The 3D printed artificial skin. Image via Nature Machine Intelligence.

3D-printed artificial skin improves the tactile detection of robots

A group of Italian researchers has developed a 3D-printed artificial skin that could be used to improve robots’ tactile sensing capabilities.

Researchers of Scuola Superiore Sant’AnnaCa’ Foscari University of Veniceand the Sapienza University of Rome created the 3D-printed skin that successfully mimicked the function of Ruffini receptors, a type of cell on subcutaneous human skin tissue that senses stretching, vibration, heat and pressure.

Once attached to a robot and combined with a deep learning algorithm based on a multi-layered convolutional neural network (CNN), the skin can estimate the force and point at which the robot comes into contact with an object, potentially making a safer human. robot enables collaboration in the future.

The 3D printed artificial skin.  Image via Nature Machine Intelligence.
The 3D printed artificial skin. Image via Nature Machine Intelligence.

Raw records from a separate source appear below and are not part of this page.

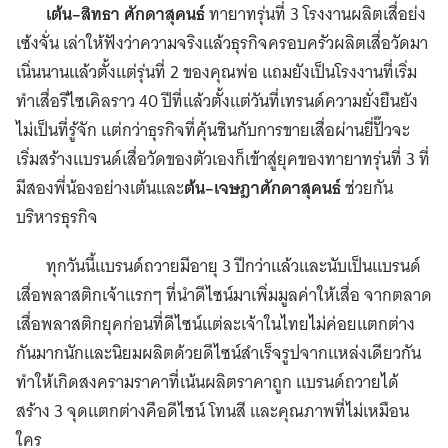
เต้น–สิทธา ศักดาสุคนธ์
ทายาทรุ่นที่ 3 โรงงานผลิตเสื่อย่ง
เซ้งจั่น เล่าให้ฟังว่าความจริงแล้วธุรกิจครอบครัวผลิตเสื่อวัดมา
เนิ่นนานแล้วตั้งแต่รุ่นที่ 2 ของคุณพ่อ แถมยังเป็นโรงงานที่เริ่ม
ทำเสื่อรีไซเคิลราว 40 ปีที่แล้วตั้งแต่วันที่เทรนด์ความยั่งยืนยัง
ไม่เป็นที่รู้จัก แต่กว่าธุรกิจที่คุ้นชินกับการขายเสื่อผ่านยี่ปั๊วจะ
เริ่มสร้างแบรนด์เสื่อวัดของตัวเองก็เข้าสู่ยุคของทายาทรุ่นที่ 3 ที่
มีสองพี่น้องอย่างเต้นและ
ต้น–เจษฎาศักดาสุคนธ์
ช่วยกัน
บริหารธุรกิจ
ทุกวันนี้แบรนด์ถวายมีอายุ 3 ปีกว่าแล้วและนับเป็นแบรนด์
เสื่อพลาสติกเจ้าแรกๆ ที่นำดีไซน์มาเพิ่มมูลค่าให้เสื่อ จากตลาด
เสื่อพลาสติกยุคก่อนที่ดีไซน์แต่ละเจ้าในไทยไม่ค่อยแตกต่าง
กันมากนักและนิยมผลิตด้วยดีไซน์สำเร็จรูปจากแหล่งเดียวกัน
ทำให้เกิดสงครามราคาที่เน้นผลิตราคาถูก แบรนด์ถวายได้
สร้าง 3 จุดแตกต่างคือดีไซน์ โทนสี และคุณภาพที่ไม่เหมือน
ใคร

3D printing artificial skin

3D bioprinted skin models and grafts have received increasing interest and development in recent years due to their potential applications for: disease modelingtesting the efficacy of new treatmentsand providing a alternative to animal testing

Bioprinted skin has also received attention for its potential for more effective wound healing treatments, such as the NOVOLASM cold plasma technology from the consortium for: treating infected burns and skin graftsand the University of Birmingham and University of Huddersfield’s SLAM 3D bioprinting technique to treat chronic skin wounds

3D-printed skin is being tested even as far away as space, with astronauts on the International Space Station (ISS) develop bioprinted dressings made from their own cells that could be used to better heal flesh wounds in space.

Receptive fields and crosstalk of the mechanotransducers embedded in the skin.  Image via Nature Machine Intelligence.
Receptive fields and crosstalk of the mechanotransducers embedded in the skin. Image via Nature Machine Intelligence.

Improving robotic tactile sensing

However, the Italian research group is investigating bioprinted artificial skin for a different purpose; improving the tactile sensing capabilities of robots. In particular, the study’s findings could potentially improve the performance of mobile robots that interact with humans in a range of real-world environments, such as public spaces, home environments, healthcare facilities and offices.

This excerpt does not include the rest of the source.